Tüür also said that Kazakhstan might be tempted to decouple itself from Russia. "Very conditionally. It has no territorial pretentions, at least not yet. While Kazakhstan has tried to distance itself from Russia, it remains a major mediator of foreign trade for Russia," Tüür remarked.
Azerbaijan wants to hold Nagorno-Karabakh Armenians hostage
Tüür said that ethnic Armenians living in the Nagorno-Karabakh region find it very difficult to travel to Armenia because Azerbaijan has closed the main road.
"Getting out is problematic. Another question is whether they all want to leave. Recalling what the Armenians did to the Azeris who used to inhabit the region, it is likely they do want to leave.
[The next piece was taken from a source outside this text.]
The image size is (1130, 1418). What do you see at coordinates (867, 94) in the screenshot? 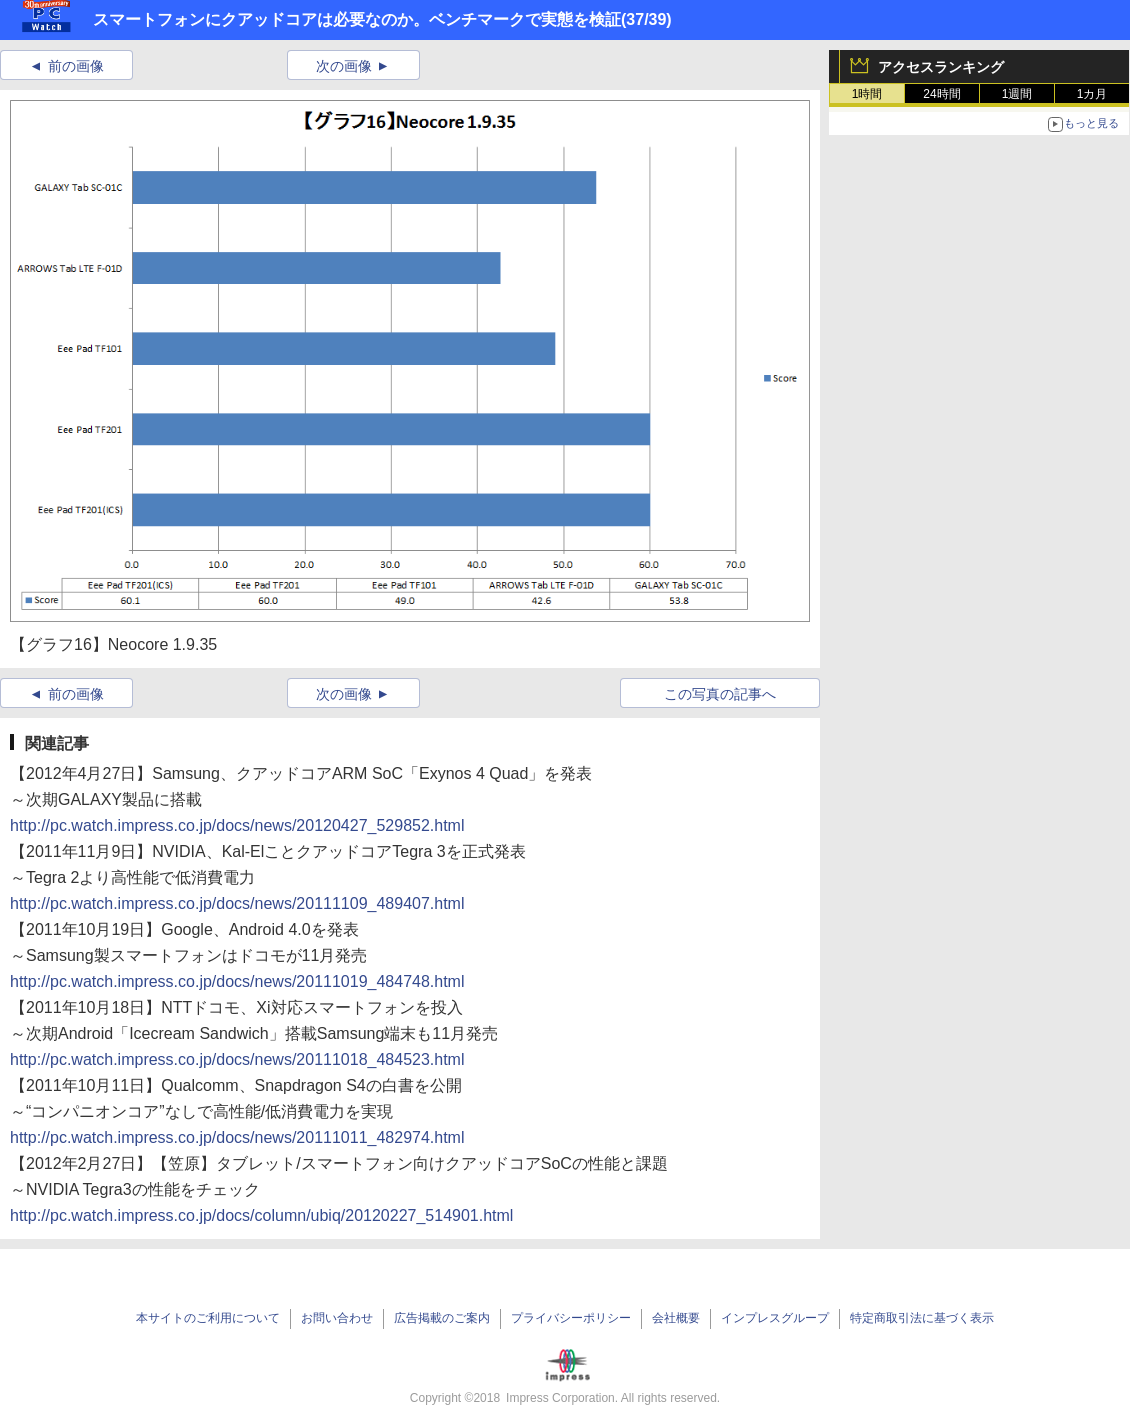 I see `1時間` at bounding box center [867, 94].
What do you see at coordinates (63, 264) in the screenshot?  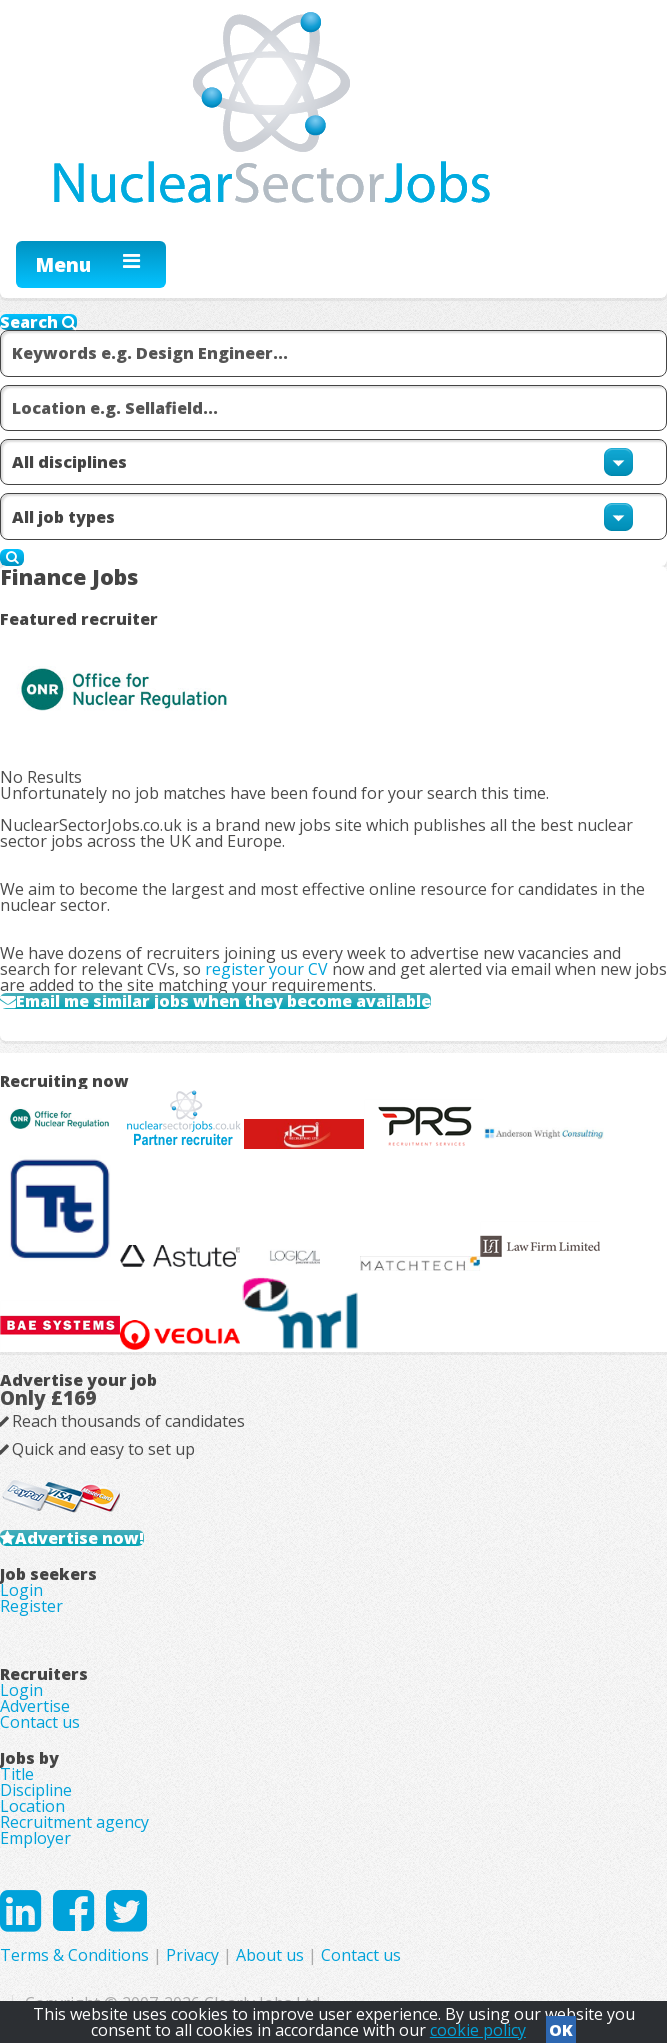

But it is a question of whether they'll be allowed to leave, whether they get the chance and whether Armenia is willing to receive them all," the political scientist said.
Tüür believes Azerbaijan is attempting to hold Armenians hostage in the area.
"Azerbaijan is holding them hostage to be able to draw international attention to the matter. Armenia, Azerbaijan and Georgia have at times used their own and other countries' citizens, those who have refugee status, to attract the attention of international organizations to suggest there are problems and help is needed," Tüür explained.
He doubts whether Armenia and Azerbaijan are capable of finding common ground when it comes to Nagorno-Karabakh.
"It is a miracle that Armenian Prime Minister Nikol Pashinyan has tried to sell the idea that the country should give up Artsakh and remains in office after suggesting something like that. But broadly speaking, neither country's population is unwilling to give an inch," Tüür said.